> _Task details_
From the entries below, copy every line holding the word "suivi".

> _Supplied entries_
______________________________
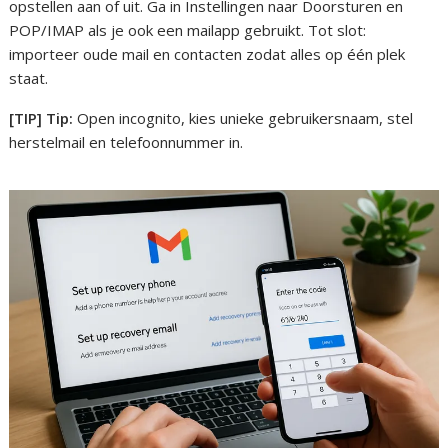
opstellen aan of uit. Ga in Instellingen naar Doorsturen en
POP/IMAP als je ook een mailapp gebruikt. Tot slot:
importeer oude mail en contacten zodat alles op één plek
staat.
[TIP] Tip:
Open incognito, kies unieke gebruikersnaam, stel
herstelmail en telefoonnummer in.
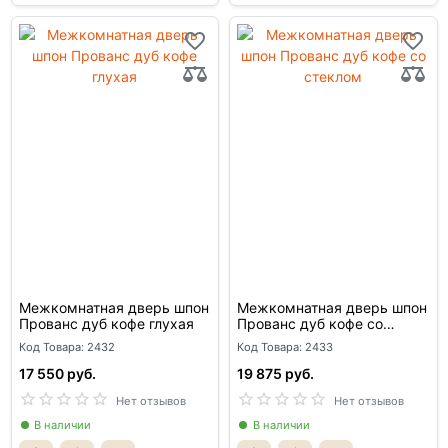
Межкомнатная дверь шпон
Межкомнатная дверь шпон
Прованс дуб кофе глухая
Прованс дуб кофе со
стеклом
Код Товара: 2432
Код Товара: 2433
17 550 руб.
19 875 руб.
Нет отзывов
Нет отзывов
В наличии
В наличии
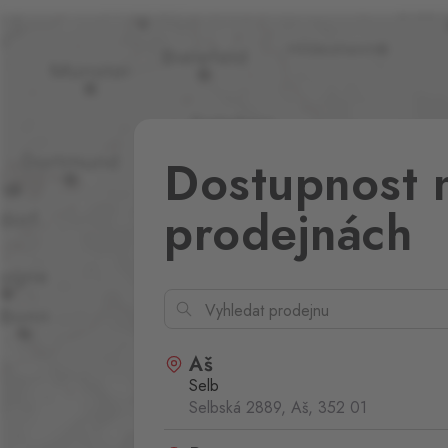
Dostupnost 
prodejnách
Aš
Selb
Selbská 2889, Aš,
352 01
______________________________
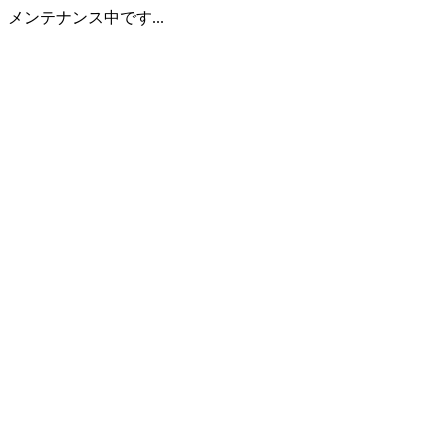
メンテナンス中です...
______________________________
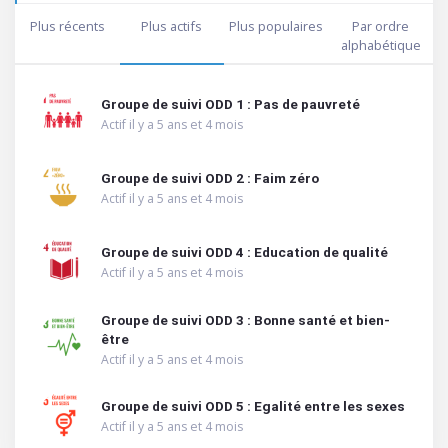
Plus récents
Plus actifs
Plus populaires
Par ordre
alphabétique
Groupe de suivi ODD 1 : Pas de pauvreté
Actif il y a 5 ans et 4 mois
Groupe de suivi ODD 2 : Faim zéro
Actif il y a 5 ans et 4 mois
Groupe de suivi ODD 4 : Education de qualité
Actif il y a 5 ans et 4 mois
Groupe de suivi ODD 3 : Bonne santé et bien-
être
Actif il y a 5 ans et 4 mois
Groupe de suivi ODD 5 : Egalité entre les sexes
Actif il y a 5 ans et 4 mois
______________________________
> _Exercise answer_
Groupe de suivi ODD 1 : Pas de pauvreté
Groupe de suivi ODD 2 : Faim zéro
Groupe de suivi ODD 4 : Education de qualité
Groupe de suivi ODD 3 : Bonne santé et bien-
Groupe de suivi ODD 5 : Egalité entre les sexes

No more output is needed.